I was under the impression that it wasn't worth faking lower end coins. I guess. I should do some research in that area first. There is a lcs here next weekend I'll probably go and just look around and try to spot fakes and cleaned coins.
Basically one needs to know how an uncleaned coin looks like in all circumstances and then you have to be able to spot the sometimes minute clues the cleaned coin shows and be able to recognize/say that that is 'not right' for an uncleaned one. Just looking at examples of cleaned coins and noting the characteristics of the ones you see is not enough. You have to have much more experience with uncleaned ones to know how they look uncleaned. One needs to have a good grasp of how coins look like when they are minted, know the minting process, and then ask themselves if the 'error' they think they are seeing could happen at the mint. Basically if everyone knew that and applied it, we would never see roadkilled cents being identified as 'error' coins and the poster wanting to know what type of error and it's value.
For my part I bought Peace Dollars (low end) knowing in advance I'd get some cleaned ones in the lot. I sent them in to be graded and I received some cleaned coins and some original coins back from the grading service (1). After having a couple of dozen examples at my disposal I began examining them to learn the differences in the surfaces - you can cover the labels and test yourself. This along with speaking with helpful dealers has allowed me to cover some good ground. I'm very new at this but I'm getting burned with cleaned coins quite a bit less. I might be rejecting coins that aren't cleaned but I don't need to spend the money anyways - no loss. View grading fees, bad purchases, and such as just the cost of admission and as a learning opportunity. NOTES ----------------------------------------------------------------------- 1: ANACS - because they charge about $10 per coin if you get them during a seasonal special.

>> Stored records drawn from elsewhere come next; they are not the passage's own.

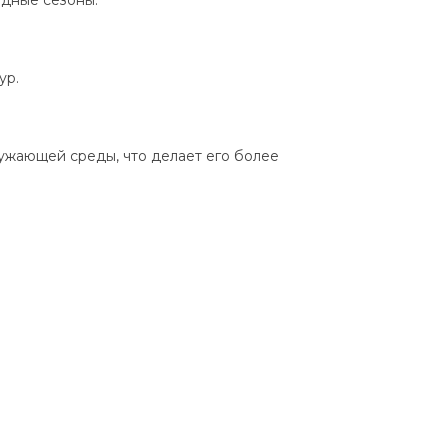
ур.
ужающей среды, что делает его более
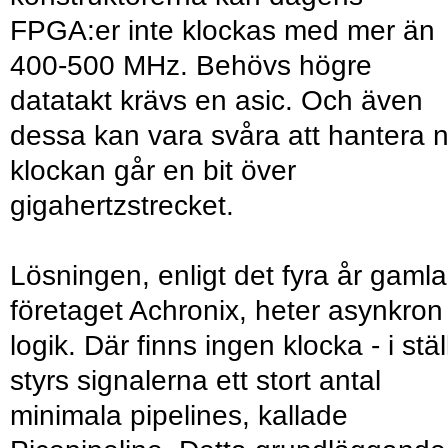
FPGA:er inte klockas med mer än
400-500 MHz. Behövs högre
datatakt krävs en asic. Och även
dessa kan vara svåra att hantera 
klockan går en bit över
gigahertzstrecket.
Lösningen, enligt det fyra år gamla
företaget Achronix, heter asynkron
logik. Där finns ingen klocka - i stäl
styrs signalerna ett stort antal
minimala pipelines, kallade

And sometimes even the guy you are buying from may to unaware he is selling a fake. Recently a jeweler in Canada walked into a Bank of Canada and bought a 1 oz gold bar minted by the Royal Canadian Mint. The bar was still in its package from the mint. He walks back across the street to his jewelry store, takes the bar out of the package and puts it in his roller to flatten it out. Immediately we realized something was very wrong. It turned out it was a tungsten bar with a heavy gold plate on it. Well you can just imagine what happened when he walked back across the street to the bank to inform them they had just sold him a fake. So now there is a big investigation going on. But you have to wonder just how many of those fake bars were sold to dealers for resale. There was a guy on ebay selling one ounce bars from the Perth Mint. He offered a full guarantee and refund on the bars, unless you removed it from the package. Well just how can you tell if the bar is real or not unless you remove it from the package!! The whole thing just makes one want to quit collecting coins and start collecting stamps!!! So the way I cope is I don't buy any high grade, high value coins unless they have been graded and slabbed by one of the big 4 grading companies. I prefer to buy PCGS, but I send my coins into ANACS because it is a much better value.
If you're committed to "Buy Low, ..." why not? I buy sheets at below face and use them to make "travel covers", such as including a "statehood" stamp from each state the train travels through. It's a cool memento! And with today's color inkjet and xerographic printers, custom-made cachets are a breeze. The toughest part is getting legible cancellations.